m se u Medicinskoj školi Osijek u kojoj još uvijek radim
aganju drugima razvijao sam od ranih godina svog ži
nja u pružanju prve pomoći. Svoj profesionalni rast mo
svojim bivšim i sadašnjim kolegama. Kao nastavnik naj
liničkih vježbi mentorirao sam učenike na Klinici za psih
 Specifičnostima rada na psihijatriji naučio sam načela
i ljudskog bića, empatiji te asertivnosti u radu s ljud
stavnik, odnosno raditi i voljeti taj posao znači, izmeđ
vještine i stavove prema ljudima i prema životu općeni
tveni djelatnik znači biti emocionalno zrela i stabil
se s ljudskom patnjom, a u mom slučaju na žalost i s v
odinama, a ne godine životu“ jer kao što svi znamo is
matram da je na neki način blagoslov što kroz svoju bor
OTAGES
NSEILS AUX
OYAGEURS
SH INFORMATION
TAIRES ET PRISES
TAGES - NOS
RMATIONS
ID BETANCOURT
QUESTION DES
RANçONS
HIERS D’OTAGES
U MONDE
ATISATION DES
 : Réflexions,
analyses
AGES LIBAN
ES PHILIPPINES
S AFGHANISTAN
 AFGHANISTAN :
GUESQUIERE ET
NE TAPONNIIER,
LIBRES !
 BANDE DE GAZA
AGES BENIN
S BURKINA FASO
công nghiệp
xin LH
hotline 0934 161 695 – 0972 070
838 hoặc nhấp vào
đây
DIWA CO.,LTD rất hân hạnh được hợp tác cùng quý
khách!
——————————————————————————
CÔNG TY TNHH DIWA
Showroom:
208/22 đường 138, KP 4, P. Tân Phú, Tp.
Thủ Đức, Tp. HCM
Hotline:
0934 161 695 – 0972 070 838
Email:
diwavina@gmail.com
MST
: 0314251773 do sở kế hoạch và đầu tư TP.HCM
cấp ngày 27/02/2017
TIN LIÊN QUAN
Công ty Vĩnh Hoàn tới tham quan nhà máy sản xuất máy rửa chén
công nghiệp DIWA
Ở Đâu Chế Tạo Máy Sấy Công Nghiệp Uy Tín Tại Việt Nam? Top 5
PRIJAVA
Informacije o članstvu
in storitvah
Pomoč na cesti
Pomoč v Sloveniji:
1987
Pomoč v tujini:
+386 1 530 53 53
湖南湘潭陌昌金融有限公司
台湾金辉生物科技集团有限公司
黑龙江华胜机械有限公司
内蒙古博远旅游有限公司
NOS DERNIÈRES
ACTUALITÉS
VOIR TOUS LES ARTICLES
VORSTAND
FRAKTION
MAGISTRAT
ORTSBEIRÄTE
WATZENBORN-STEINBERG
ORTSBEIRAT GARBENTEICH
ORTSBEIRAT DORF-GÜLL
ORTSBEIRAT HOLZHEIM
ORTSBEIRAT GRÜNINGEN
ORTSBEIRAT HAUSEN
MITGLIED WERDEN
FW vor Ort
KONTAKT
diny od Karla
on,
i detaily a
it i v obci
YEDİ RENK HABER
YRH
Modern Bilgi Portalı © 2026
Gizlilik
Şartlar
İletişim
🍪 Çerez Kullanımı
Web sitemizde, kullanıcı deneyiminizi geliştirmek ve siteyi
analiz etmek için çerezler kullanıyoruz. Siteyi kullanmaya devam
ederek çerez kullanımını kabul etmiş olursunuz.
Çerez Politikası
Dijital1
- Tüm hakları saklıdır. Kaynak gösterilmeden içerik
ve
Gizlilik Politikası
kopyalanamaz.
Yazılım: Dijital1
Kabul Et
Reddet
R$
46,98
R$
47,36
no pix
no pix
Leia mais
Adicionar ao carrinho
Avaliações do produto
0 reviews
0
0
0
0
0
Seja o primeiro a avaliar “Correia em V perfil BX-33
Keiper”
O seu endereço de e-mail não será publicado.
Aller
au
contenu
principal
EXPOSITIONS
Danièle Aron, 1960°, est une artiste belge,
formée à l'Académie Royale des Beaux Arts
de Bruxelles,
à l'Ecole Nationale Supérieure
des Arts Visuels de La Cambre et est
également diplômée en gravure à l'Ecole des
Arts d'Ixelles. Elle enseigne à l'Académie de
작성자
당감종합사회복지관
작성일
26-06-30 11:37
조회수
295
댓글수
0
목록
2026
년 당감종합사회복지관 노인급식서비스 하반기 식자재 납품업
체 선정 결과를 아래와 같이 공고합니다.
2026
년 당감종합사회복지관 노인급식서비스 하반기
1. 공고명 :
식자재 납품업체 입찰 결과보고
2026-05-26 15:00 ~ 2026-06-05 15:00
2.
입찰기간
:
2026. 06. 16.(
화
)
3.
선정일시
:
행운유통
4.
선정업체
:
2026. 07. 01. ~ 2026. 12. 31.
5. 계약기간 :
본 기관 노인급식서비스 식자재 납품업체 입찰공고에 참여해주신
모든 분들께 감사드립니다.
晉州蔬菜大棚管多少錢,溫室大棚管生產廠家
::::
Examine each line of the listing for the word "노인급식서비스" and state only how many lines contain it.

- ANSWER FOR THIS EXERCISE: 3